Serena Williams to Miss Next Few Weeks for Foot Surgery
Reports are that Serena Williams injured her right foot at a restaurant, sustaining a cut to the top her foot. She will need surgery and will miss the next few tournaments.
A cut to the top of the foot, particularly at the junction of the foot and ankle, can be very concerning. In this area, vital structures can be damaged, including: nerves, blood vessels, tendons, ligaments, and muscles. An injury two tendons, the anterior tibial tendon and the extensor hallucis longus, or an injury to the artery, are particularly worrisome. The anterior tibial tendon (ATT) runs from the front, inner part of the shin to the foot. It helps the foot to move up and in (a motion known as inversion). The extensor hallucis longus (EHL) runs from the front of the shin bone to the big toe. It helps to move the big toe up. The artery on the top of the foot is one of two major arteries that provides blood supply to the foot. Injury to this structure is bloody, but no devastating.
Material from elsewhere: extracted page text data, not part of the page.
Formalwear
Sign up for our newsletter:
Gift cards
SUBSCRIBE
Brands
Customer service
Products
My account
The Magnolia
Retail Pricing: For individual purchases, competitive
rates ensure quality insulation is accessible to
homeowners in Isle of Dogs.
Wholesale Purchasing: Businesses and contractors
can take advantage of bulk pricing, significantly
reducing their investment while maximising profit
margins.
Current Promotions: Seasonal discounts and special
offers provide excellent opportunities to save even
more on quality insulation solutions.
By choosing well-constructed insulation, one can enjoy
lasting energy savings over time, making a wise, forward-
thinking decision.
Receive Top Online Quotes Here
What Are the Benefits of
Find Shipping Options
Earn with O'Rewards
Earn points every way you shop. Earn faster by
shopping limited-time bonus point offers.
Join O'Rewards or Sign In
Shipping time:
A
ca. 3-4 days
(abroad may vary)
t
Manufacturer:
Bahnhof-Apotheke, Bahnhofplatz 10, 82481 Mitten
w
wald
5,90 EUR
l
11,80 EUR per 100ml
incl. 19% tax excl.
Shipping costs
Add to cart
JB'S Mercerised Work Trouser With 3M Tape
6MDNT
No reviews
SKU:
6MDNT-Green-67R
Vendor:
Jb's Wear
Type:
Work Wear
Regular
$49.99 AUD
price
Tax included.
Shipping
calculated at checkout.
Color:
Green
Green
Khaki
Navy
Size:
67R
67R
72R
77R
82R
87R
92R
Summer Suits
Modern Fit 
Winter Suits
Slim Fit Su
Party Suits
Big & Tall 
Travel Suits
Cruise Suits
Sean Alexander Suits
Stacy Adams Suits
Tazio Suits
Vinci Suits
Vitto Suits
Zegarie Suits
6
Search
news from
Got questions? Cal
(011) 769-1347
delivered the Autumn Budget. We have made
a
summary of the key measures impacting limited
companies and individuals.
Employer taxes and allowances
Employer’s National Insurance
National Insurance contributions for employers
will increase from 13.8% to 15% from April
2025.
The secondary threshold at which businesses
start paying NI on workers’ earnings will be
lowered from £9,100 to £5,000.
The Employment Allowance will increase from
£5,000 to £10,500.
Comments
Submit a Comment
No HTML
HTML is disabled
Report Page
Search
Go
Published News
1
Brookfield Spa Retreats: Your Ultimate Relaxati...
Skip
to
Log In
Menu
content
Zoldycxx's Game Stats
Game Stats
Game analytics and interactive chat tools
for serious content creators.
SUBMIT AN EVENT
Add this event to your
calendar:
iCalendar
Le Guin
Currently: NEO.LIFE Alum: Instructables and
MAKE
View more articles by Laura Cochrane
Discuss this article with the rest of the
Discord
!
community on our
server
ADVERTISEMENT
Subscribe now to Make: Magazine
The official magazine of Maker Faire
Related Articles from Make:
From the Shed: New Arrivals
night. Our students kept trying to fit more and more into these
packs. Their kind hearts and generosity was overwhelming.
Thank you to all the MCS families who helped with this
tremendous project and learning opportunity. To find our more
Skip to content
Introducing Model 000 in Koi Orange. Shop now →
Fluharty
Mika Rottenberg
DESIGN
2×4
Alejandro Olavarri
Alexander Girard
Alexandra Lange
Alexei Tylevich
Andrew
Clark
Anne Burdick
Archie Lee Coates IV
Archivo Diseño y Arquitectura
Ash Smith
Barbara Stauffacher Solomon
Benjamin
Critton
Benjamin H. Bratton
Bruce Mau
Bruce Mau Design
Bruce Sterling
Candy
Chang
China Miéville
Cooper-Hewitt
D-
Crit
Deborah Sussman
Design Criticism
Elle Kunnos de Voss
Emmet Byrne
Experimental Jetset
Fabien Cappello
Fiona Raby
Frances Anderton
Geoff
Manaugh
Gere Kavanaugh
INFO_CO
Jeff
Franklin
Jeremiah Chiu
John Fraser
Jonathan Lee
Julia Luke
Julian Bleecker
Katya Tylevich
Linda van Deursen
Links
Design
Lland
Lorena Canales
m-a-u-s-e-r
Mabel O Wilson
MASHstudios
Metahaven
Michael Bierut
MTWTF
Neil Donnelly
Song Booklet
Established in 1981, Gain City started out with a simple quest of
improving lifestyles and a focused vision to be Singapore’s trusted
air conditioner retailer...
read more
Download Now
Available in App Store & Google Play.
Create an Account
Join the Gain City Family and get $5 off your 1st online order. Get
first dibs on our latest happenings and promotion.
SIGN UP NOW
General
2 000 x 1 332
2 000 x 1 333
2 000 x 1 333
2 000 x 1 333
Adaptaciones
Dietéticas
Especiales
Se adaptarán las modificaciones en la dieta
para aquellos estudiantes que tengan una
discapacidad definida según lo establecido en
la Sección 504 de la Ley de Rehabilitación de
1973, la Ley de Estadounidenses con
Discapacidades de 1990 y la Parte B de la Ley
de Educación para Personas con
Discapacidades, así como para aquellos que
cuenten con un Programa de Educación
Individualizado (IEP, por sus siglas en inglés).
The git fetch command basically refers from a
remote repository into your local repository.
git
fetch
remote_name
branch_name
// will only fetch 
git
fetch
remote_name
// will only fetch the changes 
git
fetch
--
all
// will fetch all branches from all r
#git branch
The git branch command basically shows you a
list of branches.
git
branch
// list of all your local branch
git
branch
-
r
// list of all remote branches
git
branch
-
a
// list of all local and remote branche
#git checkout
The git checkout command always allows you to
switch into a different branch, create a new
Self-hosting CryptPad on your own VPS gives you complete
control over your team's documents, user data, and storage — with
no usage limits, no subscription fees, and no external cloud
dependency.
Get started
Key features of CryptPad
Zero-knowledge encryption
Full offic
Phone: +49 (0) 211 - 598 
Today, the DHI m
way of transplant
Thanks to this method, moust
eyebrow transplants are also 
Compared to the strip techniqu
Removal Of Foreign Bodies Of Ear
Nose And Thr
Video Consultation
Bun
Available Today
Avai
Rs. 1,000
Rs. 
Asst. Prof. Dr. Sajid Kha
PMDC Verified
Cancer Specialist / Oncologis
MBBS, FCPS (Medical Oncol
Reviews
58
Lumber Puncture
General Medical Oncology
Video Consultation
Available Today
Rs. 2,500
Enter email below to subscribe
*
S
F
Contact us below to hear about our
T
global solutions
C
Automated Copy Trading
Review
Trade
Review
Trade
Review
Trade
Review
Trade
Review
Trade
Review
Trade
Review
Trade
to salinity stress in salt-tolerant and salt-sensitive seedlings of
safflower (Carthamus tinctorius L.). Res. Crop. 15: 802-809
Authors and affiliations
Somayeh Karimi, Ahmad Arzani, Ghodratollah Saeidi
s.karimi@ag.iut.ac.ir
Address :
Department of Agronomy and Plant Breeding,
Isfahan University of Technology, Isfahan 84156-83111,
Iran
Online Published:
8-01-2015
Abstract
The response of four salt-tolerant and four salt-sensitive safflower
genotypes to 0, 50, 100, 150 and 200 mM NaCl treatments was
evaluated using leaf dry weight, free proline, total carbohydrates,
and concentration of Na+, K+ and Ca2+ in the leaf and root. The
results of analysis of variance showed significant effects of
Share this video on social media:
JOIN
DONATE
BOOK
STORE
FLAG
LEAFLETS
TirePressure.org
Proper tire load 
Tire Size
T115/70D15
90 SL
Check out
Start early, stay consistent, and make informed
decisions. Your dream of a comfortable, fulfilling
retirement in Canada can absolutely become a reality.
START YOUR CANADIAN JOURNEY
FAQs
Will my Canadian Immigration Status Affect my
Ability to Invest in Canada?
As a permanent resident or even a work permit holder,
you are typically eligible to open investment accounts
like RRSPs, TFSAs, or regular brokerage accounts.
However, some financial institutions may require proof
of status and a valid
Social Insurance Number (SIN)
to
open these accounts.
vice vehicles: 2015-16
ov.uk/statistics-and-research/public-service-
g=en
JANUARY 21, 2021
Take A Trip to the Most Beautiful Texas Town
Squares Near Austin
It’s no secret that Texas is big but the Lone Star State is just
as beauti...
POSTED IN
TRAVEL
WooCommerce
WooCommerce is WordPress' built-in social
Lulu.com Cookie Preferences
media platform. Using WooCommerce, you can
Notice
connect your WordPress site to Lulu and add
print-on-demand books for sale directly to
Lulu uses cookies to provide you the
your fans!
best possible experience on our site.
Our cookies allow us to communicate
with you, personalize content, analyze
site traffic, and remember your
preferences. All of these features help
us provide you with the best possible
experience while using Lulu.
A cut to the top of the foot is usually due to a sharp piece of glass, metal, or plastic falling on the foot. Depending on the size, weight, and depth of the injury. any of the structures on the top of the foot can be injured.
All cuts will lead to some amount of pain, swelling, and bleeding. One may notice a loss of the ability to raise the lesser or big toes to the ceiling or the inability to move the ankle upwards. This is concerning for a tear or laceration of a tendon.
WHEN TO SEEK MEDICAL CARE
If you think you may have cut a tendon, ligament, nerve, or blood vessel, you should seek medical attention within a few hours to days.
The treatment for a cut on the top of the foot depends on the depth of the cut and other structures involved with the cut. If the cut has not gone deep enough to injure any other structures, an athlete is usually kept out of play for a week or so with local wound care. If deeper, an a tendon such as the EHL or ATT is cut, then conservative care or surgery may be needed.
Conservative care would include a non-weight bearing cast for 6 weeks, where the toes or ankle is casted in an upward position. This will allow the two ends of the torn tendon to be close enough together to heal.
In the competitive athlete or someone who has pain or loss of function even after a cast, surgery is needed. The surgery involves the repair of the torn tendon. The ends of the tendon are found and sewn end-to-end. The patient is usually made non-weight bearing in a cast for 8 weeks. Intensive physical therapy is then needed.
OUTCOMES AND RETURN TO ACTIVITIES
If the cut is superficial, the wound will heal with little long-term issues. These players are back to competitive sports within 1-2 weeks. If a tendon is torn, the athlete is not allowed to return to play for 8 to 12 weeks. Physical therapy is needed to rehabilitate the tendon and restore range of motion and strength to the tendon.
In the next few days, we will learn more about Serena’s surgery, the injury, and when she will be returning to tennis. Early reports suggest that she will be ready to play in the US Open on August 30, 2010.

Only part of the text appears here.